New Consumer Features (Powered by 3.5 Flash)

Information agents: Background reasoning for personalized updates (Pro/Ultra, summer 2026)
Generative UI in Search: Custom visual tools and simulations built on-the-fly (free, summer 2026)
Custom experiences: Persistent dashboards, trackers, mini apps (Pro/Ultra first, coming months)
Gemini Spark: 24/7 personal agent with Workspace integration (Ultra subscribers, U.S. only)

Implications

Google’s release strategy reveals their response to OpenAI’s Sora and Anthropic’s agent-focused positioning. By shipping Omni to consumers first through YouTube—a platform with 2.5 billion users—they’re betting on distribution over model superiority. If Omni can handle basic content creation at acceptable quality, YouTube creators gain a native video editing assistant without leaving the platform.

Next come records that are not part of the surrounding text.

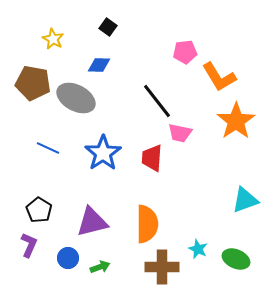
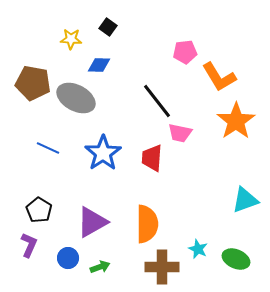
yellow star: moved 18 px right; rotated 25 degrees counterclockwise
purple triangle: rotated 16 degrees counterclockwise
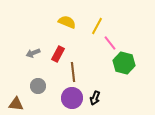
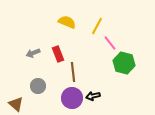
red rectangle: rotated 49 degrees counterclockwise
black arrow: moved 2 px left, 2 px up; rotated 56 degrees clockwise
brown triangle: rotated 35 degrees clockwise
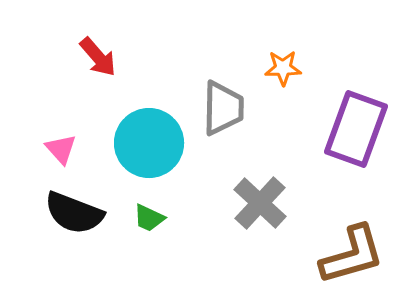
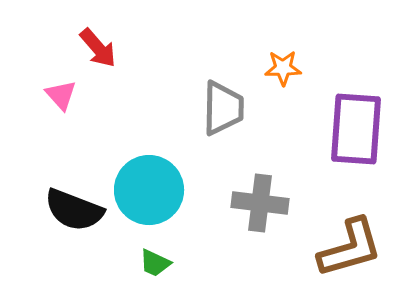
red arrow: moved 9 px up
purple rectangle: rotated 16 degrees counterclockwise
cyan circle: moved 47 px down
pink triangle: moved 54 px up
gray cross: rotated 36 degrees counterclockwise
black semicircle: moved 3 px up
green trapezoid: moved 6 px right, 45 px down
brown L-shape: moved 2 px left, 7 px up
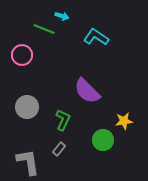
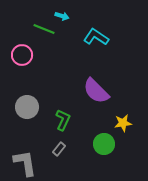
purple semicircle: moved 9 px right
yellow star: moved 1 px left, 2 px down
green circle: moved 1 px right, 4 px down
gray L-shape: moved 3 px left, 1 px down
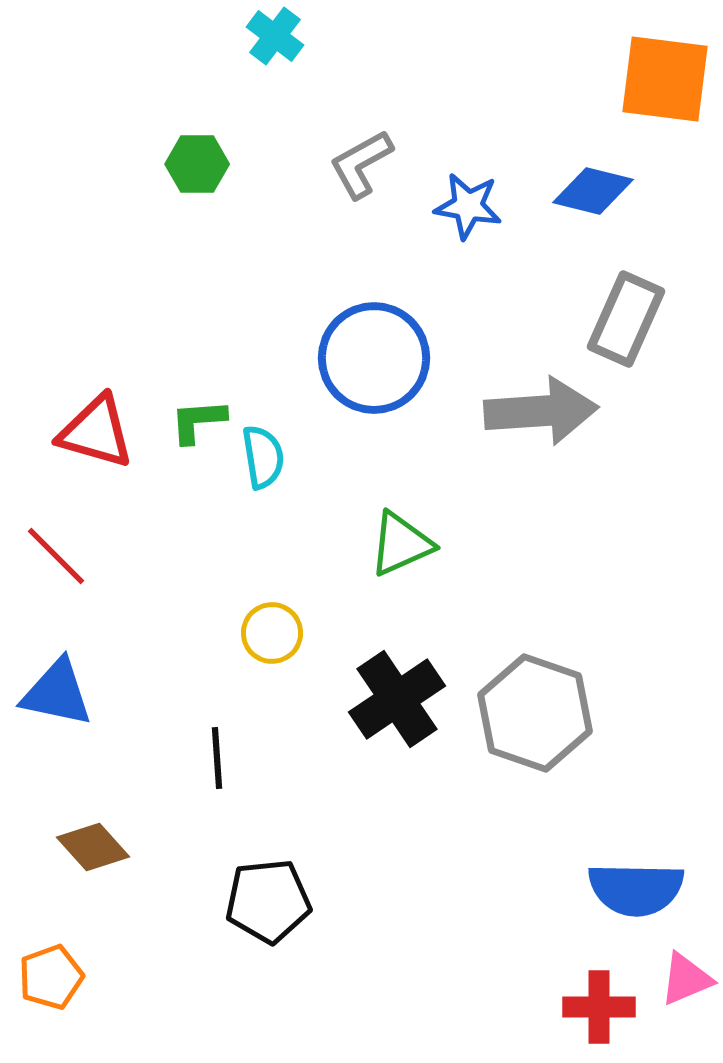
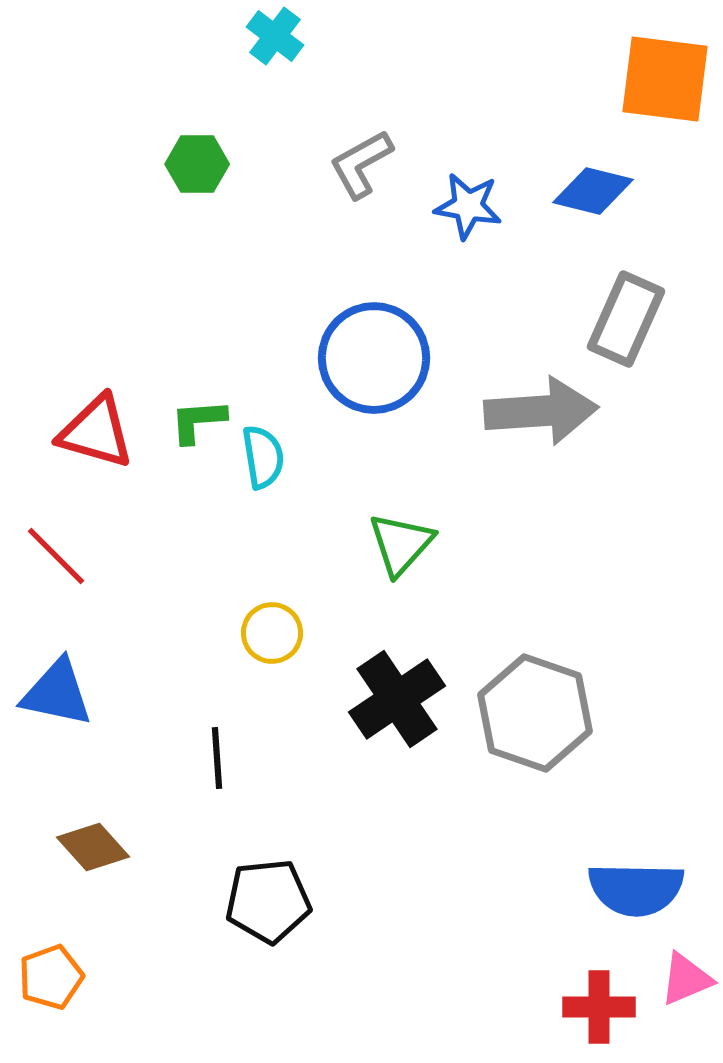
green triangle: rotated 24 degrees counterclockwise
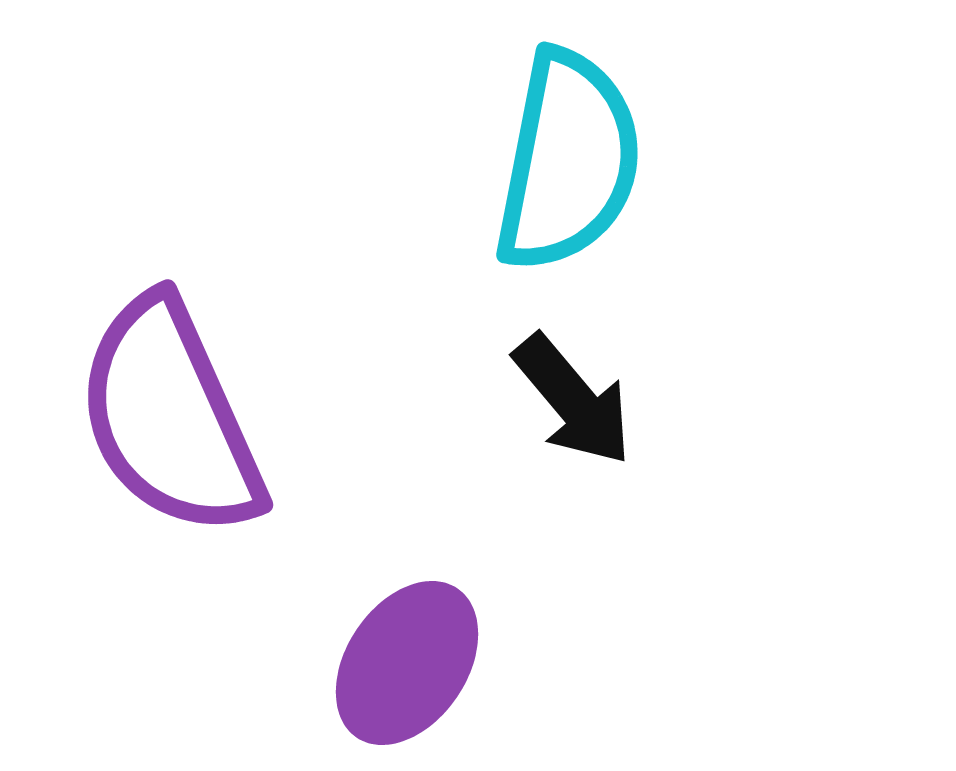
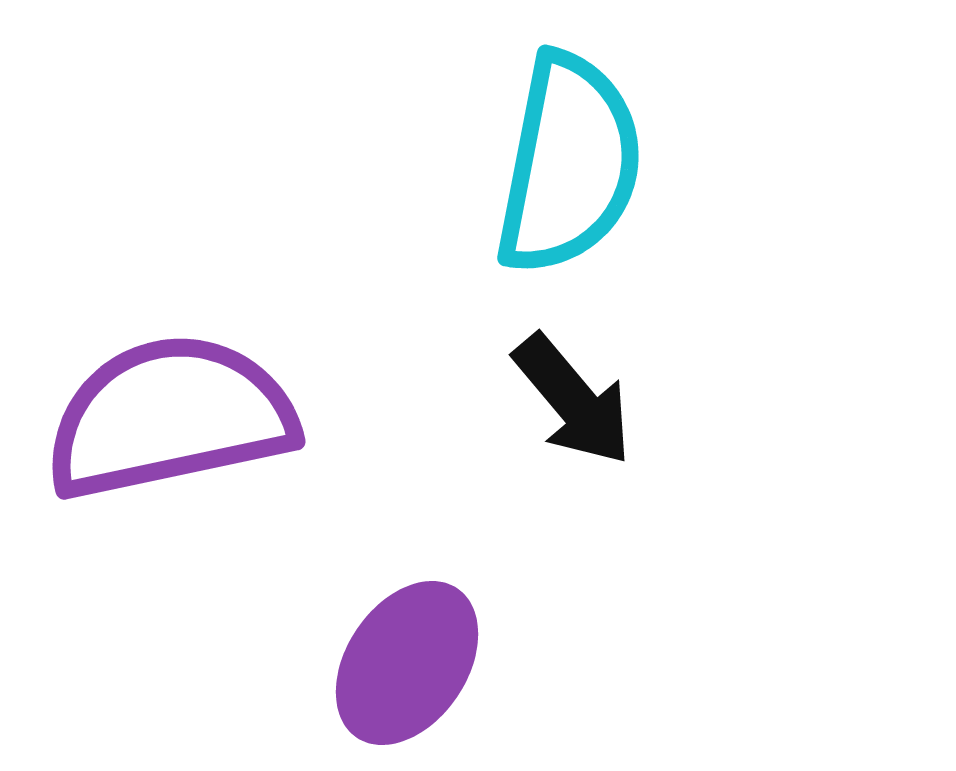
cyan semicircle: moved 1 px right, 3 px down
purple semicircle: rotated 102 degrees clockwise
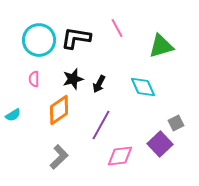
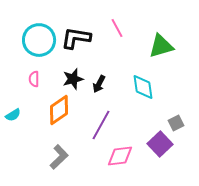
cyan diamond: rotated 16 degrees clockwise
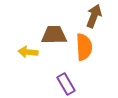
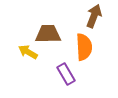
brown trapezoid: moved 6 px left, 1 px up
yellow arrow: rotated 24 degrees clockwise
purple rectangle: moved 10 px up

The 3.5 Flash deployment is more aggressive. Making it the default model in Gemini app globally means hundreds of millions of users now interact with an agent-optimized model, even if they’re not explicitly using agentic features. This creates a feedback loop: more agent interactions generate more training data for future agentic models.

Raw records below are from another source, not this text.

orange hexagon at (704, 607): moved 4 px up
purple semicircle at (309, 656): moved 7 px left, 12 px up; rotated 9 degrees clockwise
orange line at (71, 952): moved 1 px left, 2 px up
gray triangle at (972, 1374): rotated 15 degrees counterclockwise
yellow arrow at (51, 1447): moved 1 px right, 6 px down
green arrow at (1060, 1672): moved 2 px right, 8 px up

The Antigravity integration is the real signal. Google is treating agent orchestration as infrastructure, not a feature. By offering 3.5 Flash through Antigravity with “collaborative sub-agents” for enterprise customers, they’re positioning for a future where companies deploy fleets of specialized AI agents. The demo showing automatic asset renaming and categorization at scale suggests Google sees agent orchestration as the enterprise moat, not the underlying model.

Our Take

Google shipped two genuinely different products here, which is smarter than forcing both capabilities into a single model. Omni’s conversational video editing will live or die on consistency—if characters drift or physics break across edits, users will revert to traditional tools. The YouTube integration is shrewd; creators will tolerate quality issues if the workflow is 10x faster.

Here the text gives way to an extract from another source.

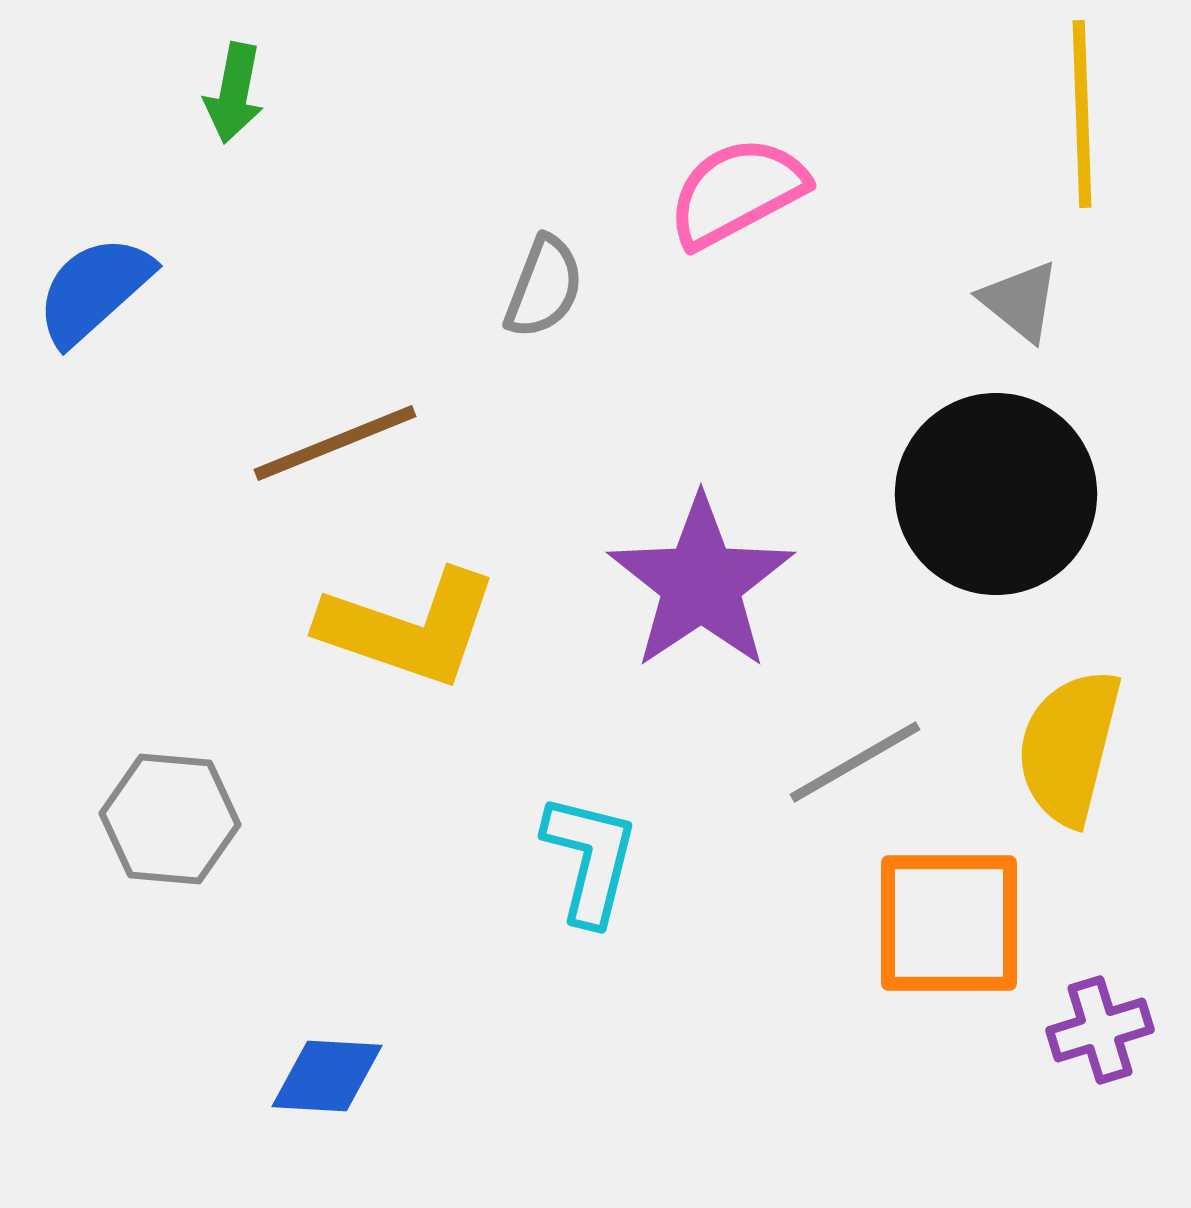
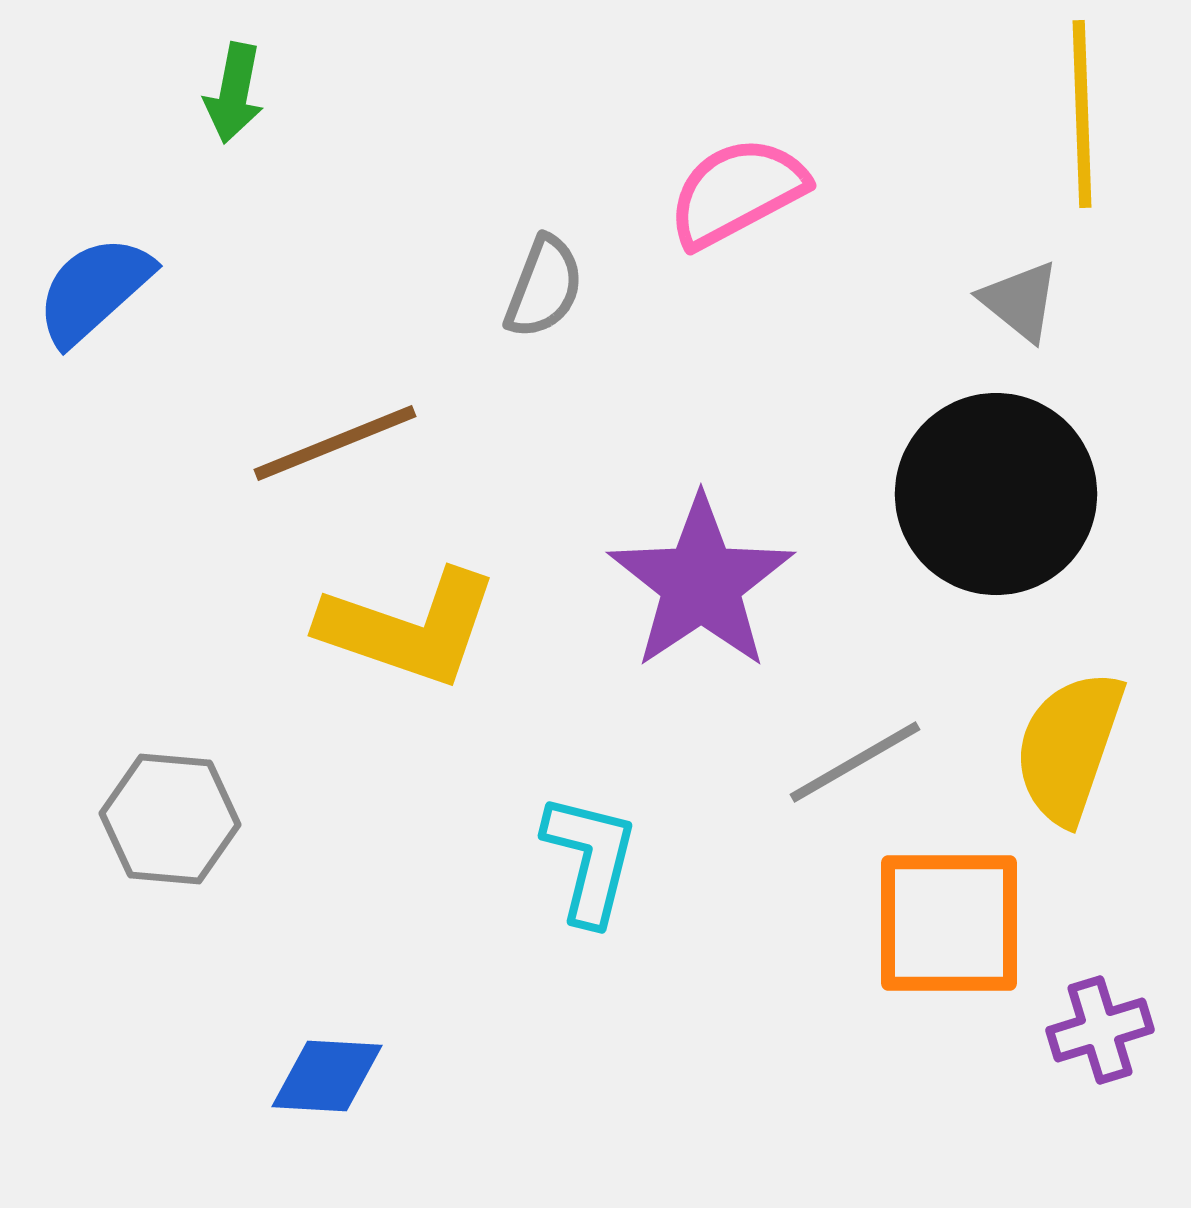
yellow semicircle: rotated 5 degrees clockwise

3.5 Flash is the more consequential release. The agent infrastructure play matters more than the model benchmarks. By making Antigravity a first-class deployment path and integrating it with Search and Workspace, Google is building the distribution advantage that OpenAI lacks. Enterprises won’t adopt agents because the model is 2% better—they’ll adopt because Google provides the orchestration layer, monitoring, and integration with tools they already use.

Watch for three signals:

Whether third-party developers build on Omni’s multi-turn video editing or treat it as a novelty
How quickly enterprise customers move from proof-of-concept to production agent deployments using 3.5 Flash + Antigravity
Whether Gemini Spark gains traction or becomes another Google product that users ignore despite technical capability

The wildcard is pricing. Google announced availability but not API pricing for Omni. If video generation costs make this impractical for anything beyond hobbyist use, distribution through YouTube won’t matter. For 3.5 Flash, the real test is whether “frontier performance at Flash speed” means lower costs than GPT-4 Turbo for equivalent quality—that’s the only metric enterprise buyers care about.